After graduate school, I found myself included on editorial committees for the Coleopterists Bulletin and then the Journal of the Kansas Entomological Society (JKES).  More invitations to review kept coming. Another big junction appeared in 2014, when I found myself between a rock and a hard place for JKES when Dr. Roy Beckemeyer in Wichita, KS, had to step back from the journal and we had no volunteer Editor. I had numerous papers (for Beetles of Peru) already in review so I had to figure out F-A-S-T how to help keep the journal afloat, manuscripts moving forward in the review process, so my own projects would not stall. And so I found myself as the Editor of the JKES, while I looked around, hounded people, pounded on doors to find a real Editor.

Today, I feel a little more competent to evaluate manuscripts on those few topics that I’ve published on.

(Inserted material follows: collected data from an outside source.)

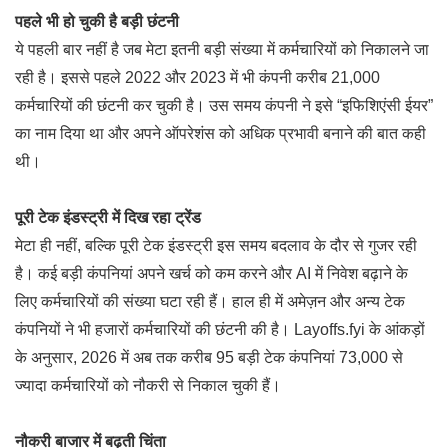
पहले भी हो चुकी है बड़ी छंटनी
ये पहली बार नहीं है जब मेटा इतनी बड़ी संख्या में कर्मचारियों को निकालने जा
रही है। इससे पहले 2022 और 2023 में भी कंपनी करीब 21,000
कर्मचारियों की छंटनी कर चुकी है। उस समय कंपनी ने इसे “इफिशिएंसी ईयर”
का नाम दिया था और अपने ऑपरेशंस को अधिक प्रभावी बनाने की बात कही
थी।
पूरी टेक इंडस्ट्री में दिख रहा ट्रेंड
मेटा ही नहीं, बल्कि पूरी टेक इंडस्ट्री इस समय बदलाव के दौर से गुजर रही
है। कई बड़ी कंपनियां अपने खर्च को कम करने और AI में निवेश बढ़ाने के
लिए कर्मचारियों की संख्या घटा रही हैं। हाल ही में अमेज़न और अन्य टेक
कंपनियों ने भी हजारों कर्मचारियों की छंटनी की है। Layoffs.fyi के आंकड़ों
के अनुसार, 2026 में अब तक करीब 95 बड़ी टेक कंपनियां 73,000 से
ज्यादा कर्मचारियों को नौकरी से निकाल चुकी हैं।
नौकरी बाजार में बढ़ती चिंता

I am a subject editor for ZooKeys and an advisory member for editorial committee of Journal of Natural History.  Currently, I am taking another step up this chain, as co-editor with Dr. Michael Schmitt, University of Greiswald, Germany, of a special volume of collected papers for Research on Chrysomelidae or RoC 7.

It is rewarding to help promote my subject interests and beetles by managing manuscripts and their authors through the review process to a beautiful published product. I am still uncertain if these activities help me write better or faster, but it feels satisfying when another “chapter” in the biology and systematics of Chrysomelidae, beetles, and insects is added to the universal library.